Au cours d’un pique-nique, on lira l’article d’un journaliste russe décrivant la vie sur terre en 2058, cent ans plus tard ! Article qui vaut son pesant d’or…

On respire une odeur d’optimisme et de foi dans le progrès qui contraste fortement avec la période actuelle où pratiquement toutes les substances (alimentaires, pharmaceutiques, domestiques, industrielles) sont suspectes ou dénoncés comme nuisibles.

On se rend compte que l’on vit une drôle d’époque. A moins que ce ne soit les années 50 qui sonnent bizarres ?

Heureux quoique souvent pris pour sous-fifre, Thomas n’a plus envie de retourner chez lui.

Ce roman ne m’a pas tellement plu. Le personnage de Thomas est un peu trop simple, et il ne lui arrive rien de palpitant. Coe nous habitué à davantage d’intrigues enlevées, de rebondissements et d’histoires cocasses.

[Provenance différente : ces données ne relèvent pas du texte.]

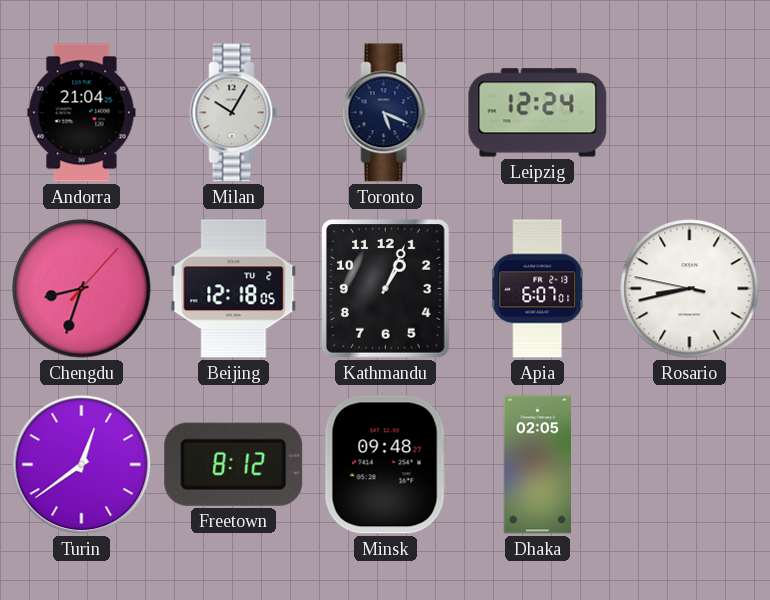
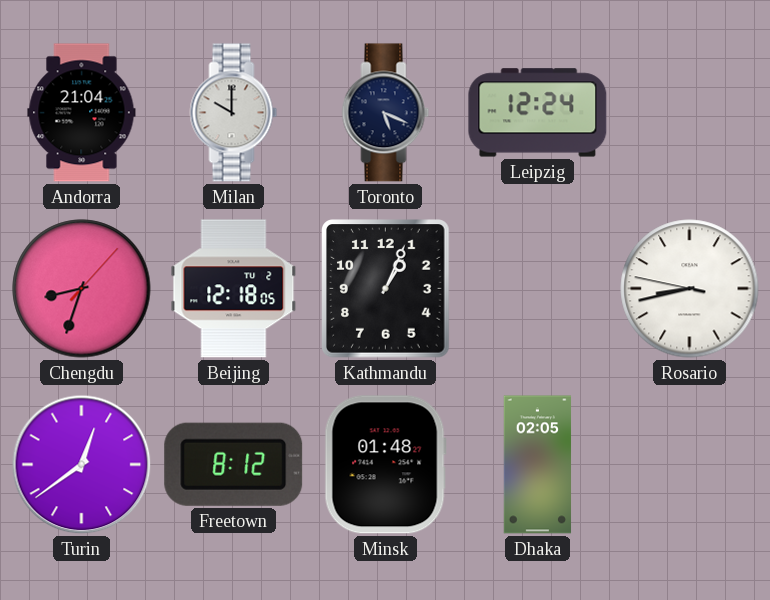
Milan: 10:05 -> 10:00
Apia: 6:07 -> none
Minsk: 09:48 -> 01:48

En tant qu’espion malgré lui, il ne joue qu’un rôle très subalterne. Ses problèmes conjugaux n’évoluent pas, ses amourettes restent superficielles. Coe a voulu photographier une partie de la société de 1958, sa foi en l’avenir, ses idées toutes faites. C’est pas mal mais loin d’être aussi fouillé que par exemple « Testament à l’anglaise » pour les années Thatcher. Il y a aussi des situations comiques assez nombreuses mais toutes ne font pas mouche. Le meilleur curieusement c’est le très beau commentaire du morceau d’Arthur Honegger, Pastorale d’été, entendu dans un concert. Dans le détail, j’ai lu beaucoup de bons petits passages mais l’ensemble n’a pas réussi à m’intéresser vraiment. J’ai nettement préféré les deux précédents ( la Vie de Mr Sim et La Pluie avant qu’elle tombe).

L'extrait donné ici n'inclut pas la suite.